§ Task
Records follow. Pull out every line that contains "their".

§ Listed entries
━━━━━━━━━━━━━━━━━━━━━━━━━━━━━━
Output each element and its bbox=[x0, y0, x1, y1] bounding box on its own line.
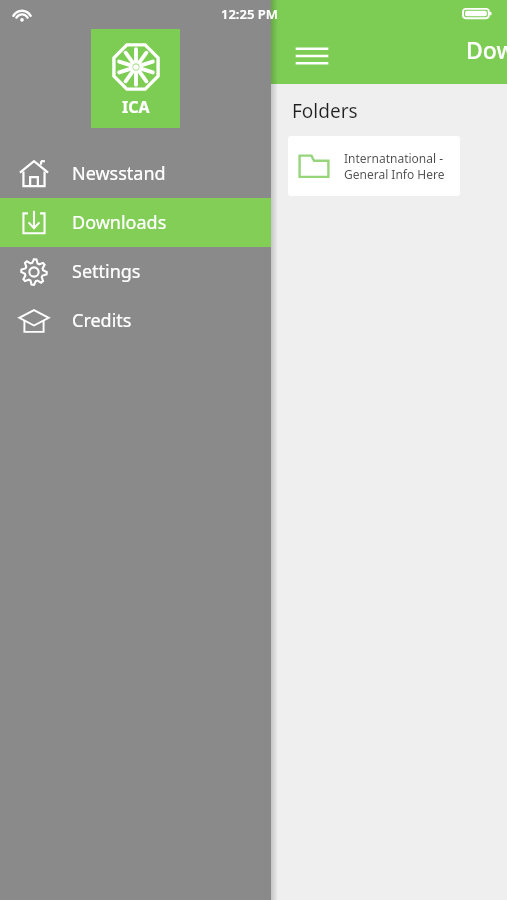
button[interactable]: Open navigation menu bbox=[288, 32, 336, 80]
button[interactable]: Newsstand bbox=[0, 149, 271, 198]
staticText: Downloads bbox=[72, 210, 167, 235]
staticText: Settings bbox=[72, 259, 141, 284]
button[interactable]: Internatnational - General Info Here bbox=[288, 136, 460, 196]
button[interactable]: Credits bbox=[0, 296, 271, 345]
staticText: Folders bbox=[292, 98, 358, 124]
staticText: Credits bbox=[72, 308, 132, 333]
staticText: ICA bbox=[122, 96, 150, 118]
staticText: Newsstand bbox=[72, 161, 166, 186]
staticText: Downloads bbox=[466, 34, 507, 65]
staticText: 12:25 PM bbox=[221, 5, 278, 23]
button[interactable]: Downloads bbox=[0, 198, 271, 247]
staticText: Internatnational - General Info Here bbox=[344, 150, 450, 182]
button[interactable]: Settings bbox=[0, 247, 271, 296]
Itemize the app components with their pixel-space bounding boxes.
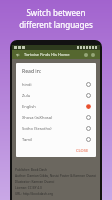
━━━━━━━━━━━━━━━━━━━━━━━━━━━━━━
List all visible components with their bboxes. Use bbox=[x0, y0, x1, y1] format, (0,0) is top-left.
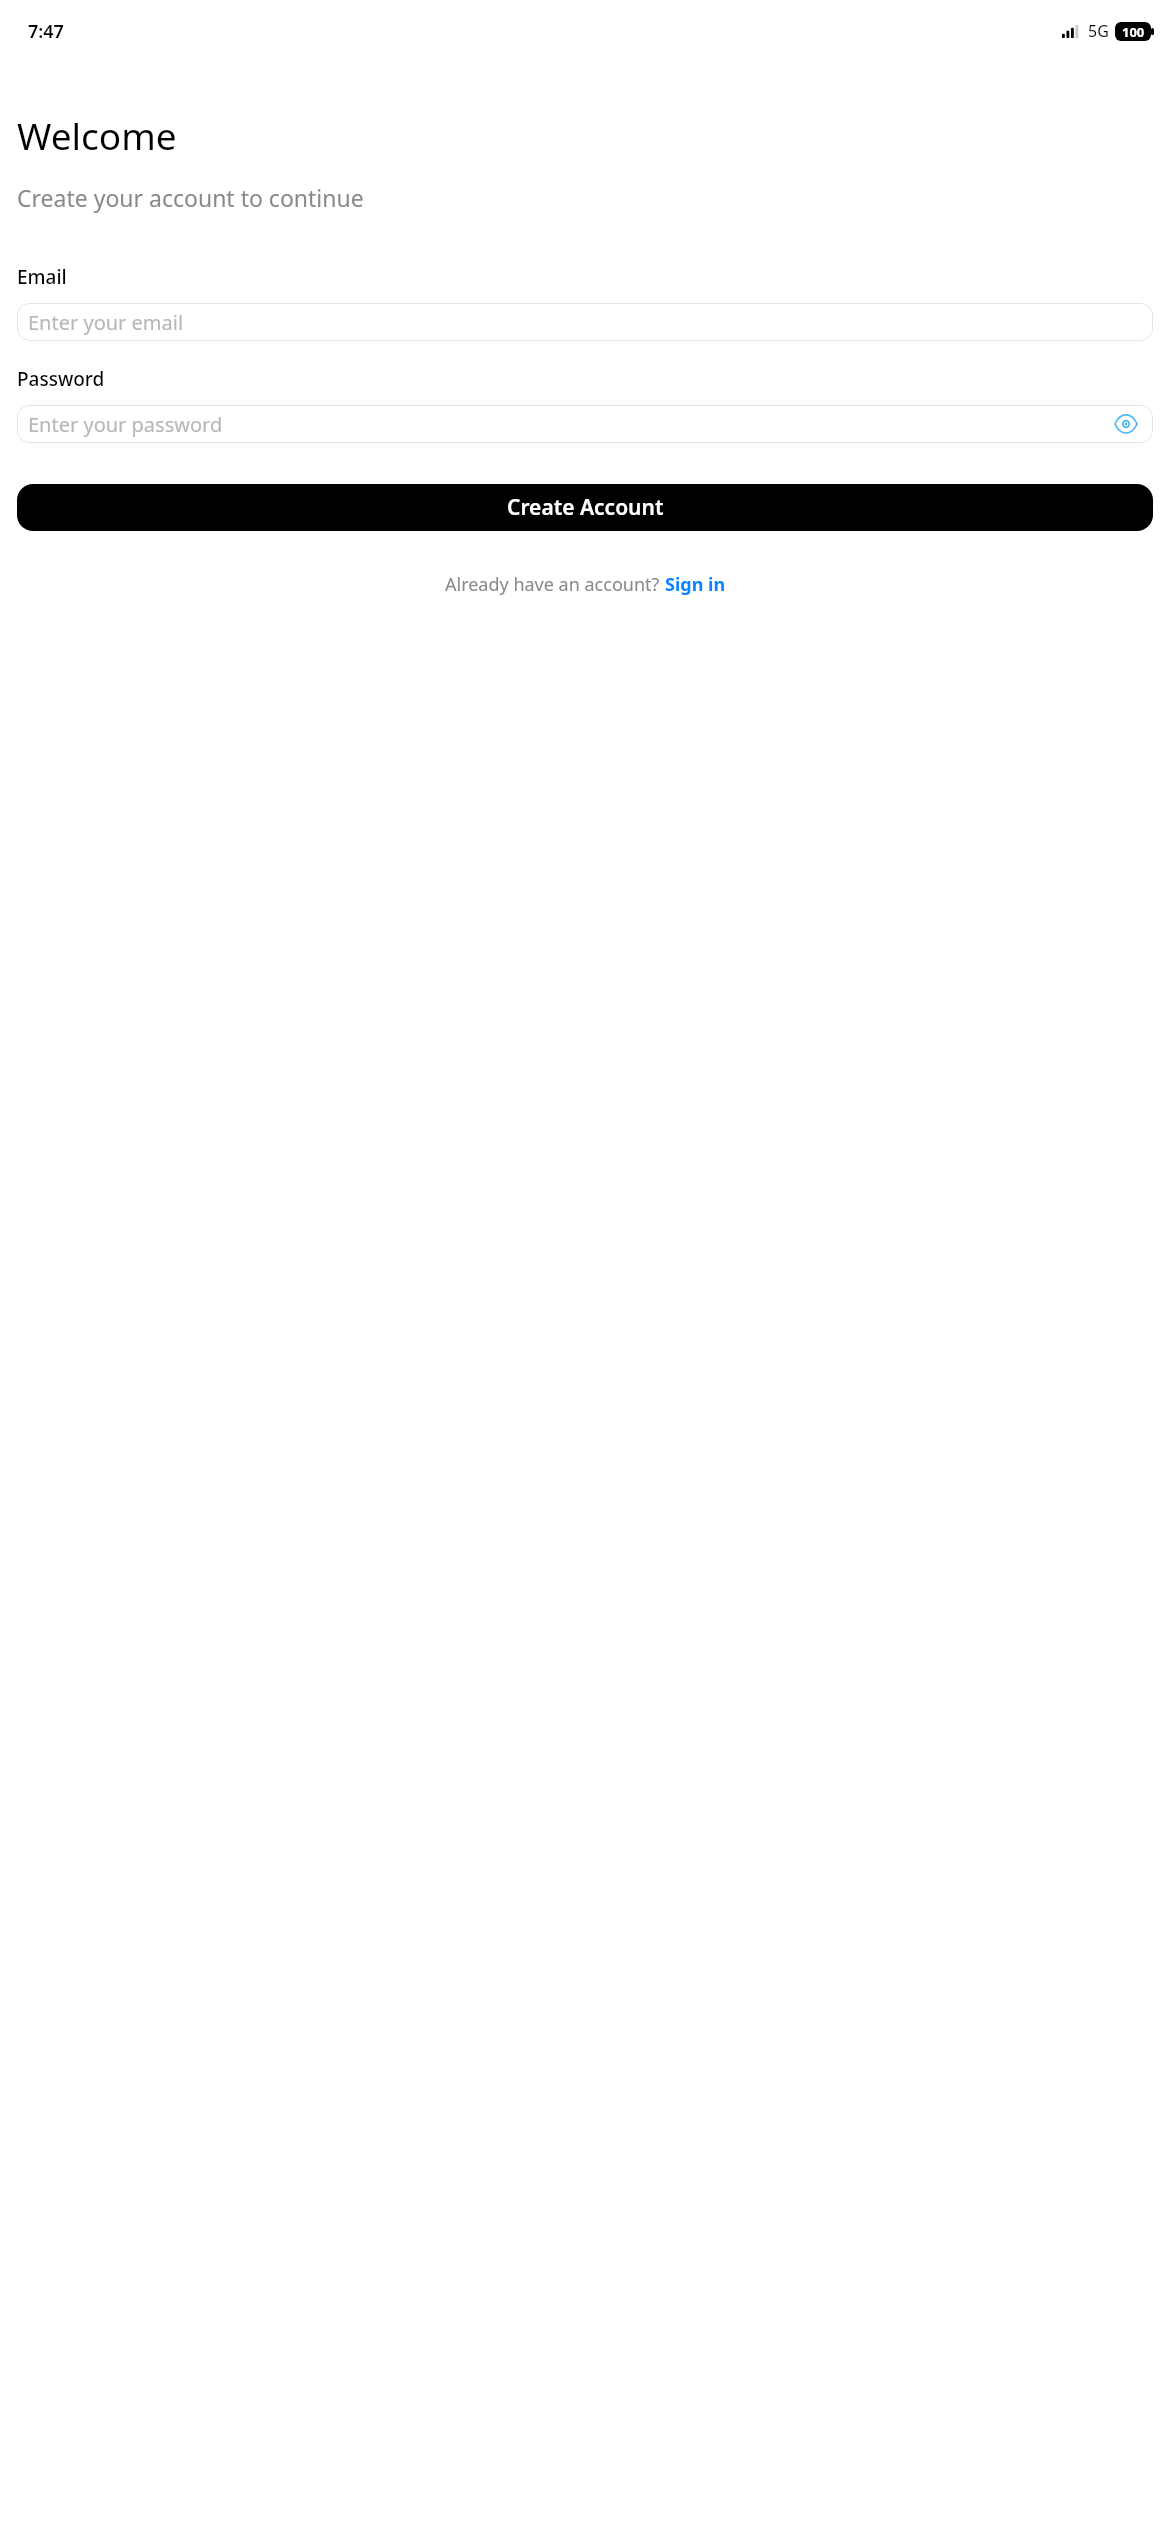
━━━━━━━━━━━━━━━━━━━━━━━━━━━━━━
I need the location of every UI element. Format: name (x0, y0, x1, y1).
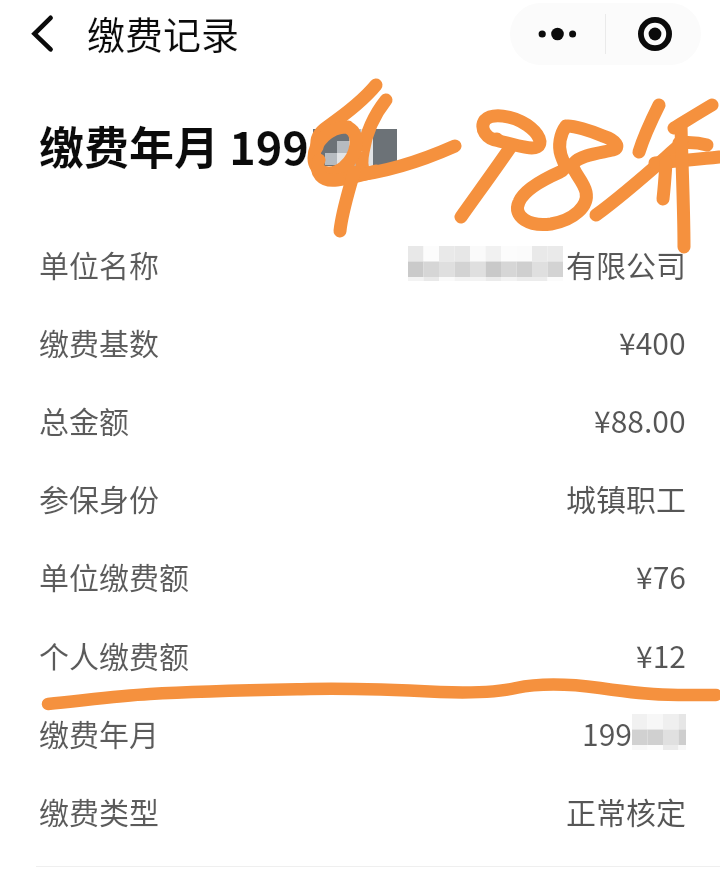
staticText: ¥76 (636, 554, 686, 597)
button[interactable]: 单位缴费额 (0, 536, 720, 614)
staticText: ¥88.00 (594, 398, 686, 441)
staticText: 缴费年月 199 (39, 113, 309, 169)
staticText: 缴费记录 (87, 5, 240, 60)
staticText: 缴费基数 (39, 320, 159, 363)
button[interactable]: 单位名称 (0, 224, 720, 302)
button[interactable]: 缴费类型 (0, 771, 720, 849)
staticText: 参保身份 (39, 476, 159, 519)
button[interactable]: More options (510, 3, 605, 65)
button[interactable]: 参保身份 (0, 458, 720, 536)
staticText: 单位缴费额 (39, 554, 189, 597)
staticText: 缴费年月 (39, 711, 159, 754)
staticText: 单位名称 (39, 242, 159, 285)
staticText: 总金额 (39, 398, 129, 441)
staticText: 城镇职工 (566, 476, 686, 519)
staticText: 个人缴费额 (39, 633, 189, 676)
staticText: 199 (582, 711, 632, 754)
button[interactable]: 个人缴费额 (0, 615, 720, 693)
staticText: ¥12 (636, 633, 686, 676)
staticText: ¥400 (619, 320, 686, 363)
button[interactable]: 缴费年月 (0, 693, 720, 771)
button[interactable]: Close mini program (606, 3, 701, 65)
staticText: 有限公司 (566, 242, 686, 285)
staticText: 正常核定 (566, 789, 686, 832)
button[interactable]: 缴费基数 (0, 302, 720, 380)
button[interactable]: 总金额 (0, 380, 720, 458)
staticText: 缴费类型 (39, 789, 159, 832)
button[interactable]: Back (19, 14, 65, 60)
━━━━━━━━━━━━━━━━━━━━━━━━━━━━━━
§ Answer box
Itemize the app components with their pixel-space bounding boxes.
List all visible components with their bboxes. Use bbox=[x0, y0, x1, y1] format, (0,0) is top-left.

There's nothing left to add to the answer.